**THE DATA:**
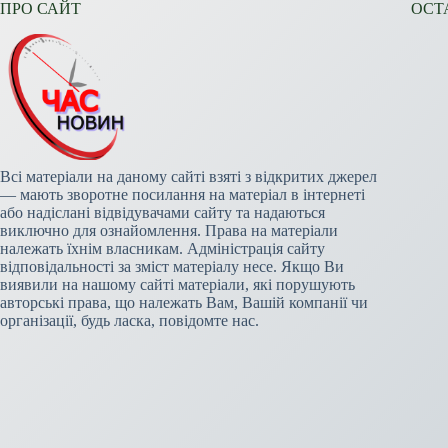
ПРО САЙТ
ОСТ
Всі матеріали на даному сайті взяті з відкритих джерел
— мають зворотне посилання на матеріал в інтернеті
або надіслані відвідувачами сайту та надаються
виключно для ознайомлення. Права на матеріали
належать їхнім власникам. Адміністрація сайту
відповідальності за зміст матеріалу несе. Якщо Ви
виявили на нашому сайті матеріали, які порушують
авторські права, що належать Вам, Вашій компанії чи
організації, будь ласка, повідомте нас.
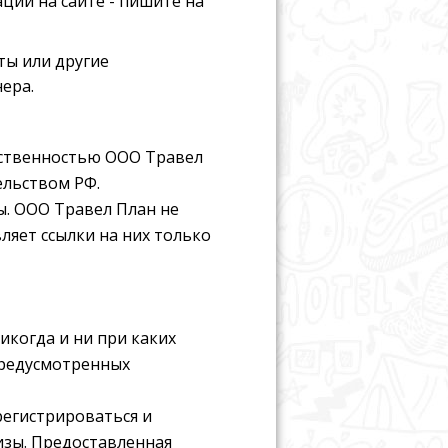
ции на сайте - пишите на
ты или другие
ера.
бственностью ООО Травел
ельством РФ.
ы. ООО Травел План не
вляет ссылки на них только
икогда и ни при каких
предусмотренных
регистрироваться и
изы. Предоставленная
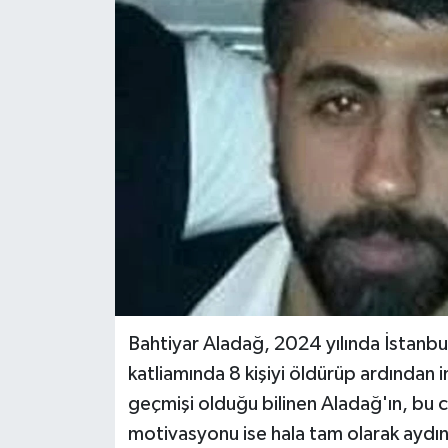
KÜLTÜR SANAT
MAGAZİN
SAĞLIK
SİYASET
SPOR
TEKNOLOJİ
VİZYONDAKİLER
Bahtiyar Aladağ, 2024 yılında İstanbu
katliamında 8 kişiyi öldürüp ardından i
YAŞAM
geçmişi olduğu bilinen Aladağ'ın, bu c
motivasyonu ise hala tam olarak aydın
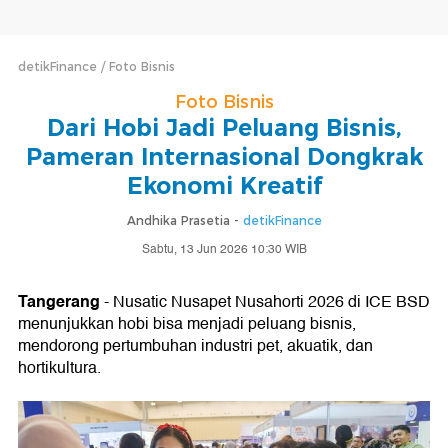
detikFinance
Foto Bisnis
Foto Bisnis
Dari Hobi Jadi Peluang Bisnis,
Pameran Internasional Dongkrak
Ekonomi Kreatif
Andhika Prasetia -
detikFinance
Sabtu, 13 Jun 2026 10:30 WIB
Tangerang
- Nusatic Nusapet Nusahorti 2026 di ICE BSD
menunjukkan hobi bisa menjadi peluang bisnis,
mendorong pertumbuhan industri pet, akuatik, dan
hortikultura.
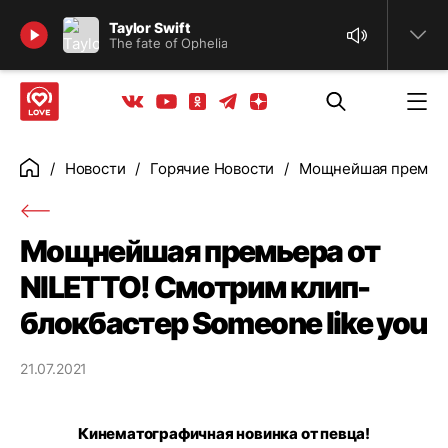
Найти
Taylor Swift
The fate of Ophelia
Телеграм
Одноклассники
Яндекс дзен
Youtube
Вконтакте
Новости
Горячие Новости
Мощнейшая премьера
Главная
Мощнейшая премьера от
NILETTO! Смотрим клип-
блокбастер Someone like you
21.07.2021
Кинематографичная новинка от певца!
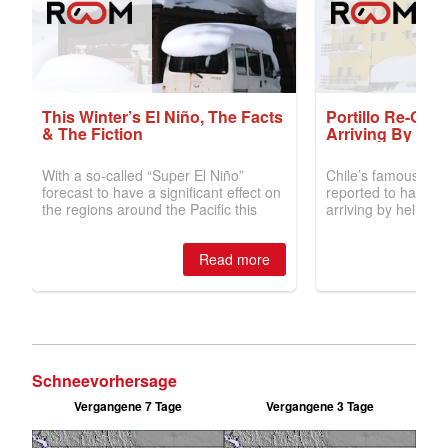
Schneevorhersage
Vergangene 7 Tage
Vergangene 3 Tage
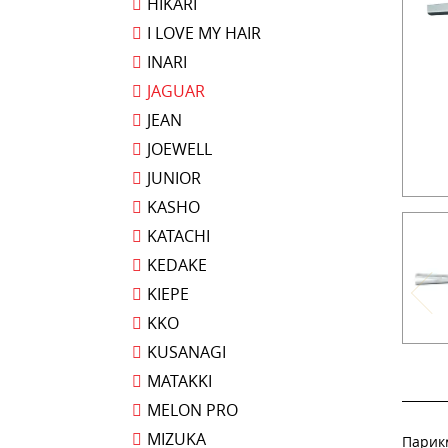
HIKARI
I LOVE MY HAIR
INARI
JAGUAR
JEAN
JOEWELL
JUNIOR
KASHO
KATACHI
KEDAKE
KIEPE
KKO
KUSANAGI
MATAKKI
MELON PRO
MIZUKA
Парикм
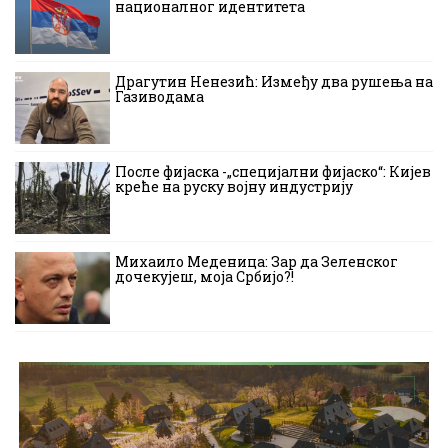
националног идентитета
Драгутин Ненезић: Између два рушења на
Газиводама
После фијаска -„специјални фијаско“: Кијев
креће на руску војну индустрију
Михаило Меденица: Зар да Зеленског
дочекујеш, моја Србијо?!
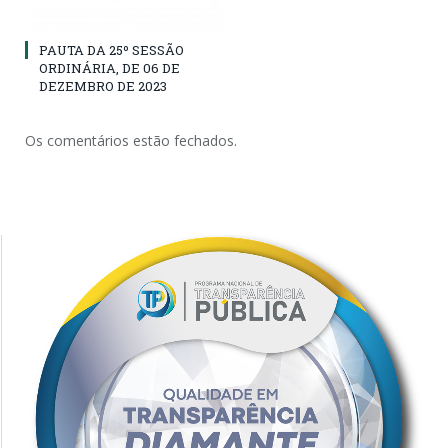
PAUTA DA 25º SESSÃO
ORDINÁRIA, DE 06 DE
DEZEMBRO DE 2023
Os comentários estão fechados.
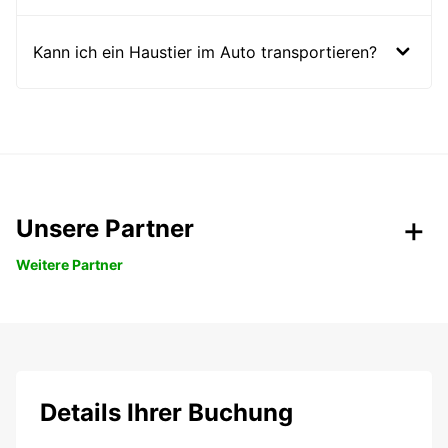
Kann ich ein Haustier im Auto transportieren?
Unsere Partner
Weitere Partner
Details Ihrer Buchung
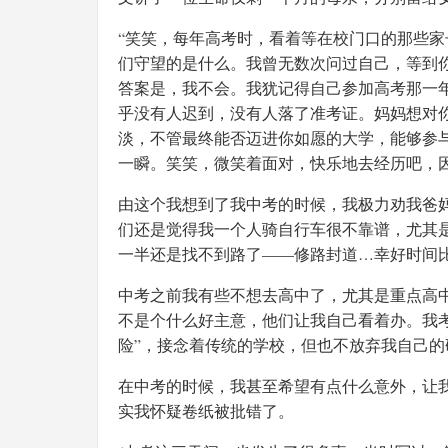
“笑笑，每年高考时，看着等在校门口的那些
们守望的是什么。我曾无数次问过自己，等到
答案是，我不会。我犹记得自己参加高考那一
乎没有人迟到，没有人落了准考证。妈妈想对
淡，不管最终能否迈进你如愿的大学，能够参
一瞬。笑笑，微笑着面对，快乐地去经历吧，
由这个我想到了我中考的时候，我极力劝我爸
们还是觉得我一个人骑自行车很不靠谱，尤其
一半还是找不到路了——修路封道…幸好时间
中考之前我有些不想去高中了，尤其是重点高
不是个什么好主意，他们让我自己看着办。我
险”，接念着传统的学校，但也不放弃我自己的
在中考的时候，我甚至希望有点什么意外，让我
实我怀疑卷纸被批错了。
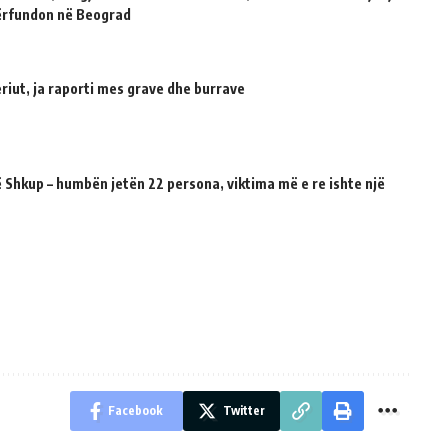
përfundon në Beograd
riut, ja raporti mes grave dhe burrave
 Shkup – humbën jetën 22 persona, viktima më e re ishte një
Facebook
Twitter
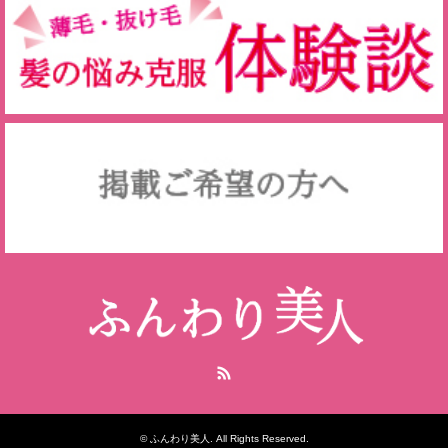
RSS
©
ふんわり美人
. All Rights Reserved.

**INSTRUCTIONS TO FOLLOW:**
These lines alone form the answer: the one containing "一半还是找不到路了——修路封道…幸好时间" and every line after it through the end of the material, exactly as written, pictures left out.

**COMPLETED EXERCISE:**
一半还是找不到路了——修路封道…幸好时间
中考之前我有些不想去高中了，尤其是重点高
不是个什么好主意，他们让我自己看着办。我
险”，接念着传统的学校，但也不放弃我自己的
在中考的时候，我甚至希望有点什么意外，让我
实我怀疑卷纸被批错了。
përfundon në Beograd
riut, ja raporti mes grave dhe burrave
 Shkup – humbën jetën 22 persona, viktima më e re ishte një
Facebook
Twitter
RSS
©
ふんわり美人
. All Rights Reserved.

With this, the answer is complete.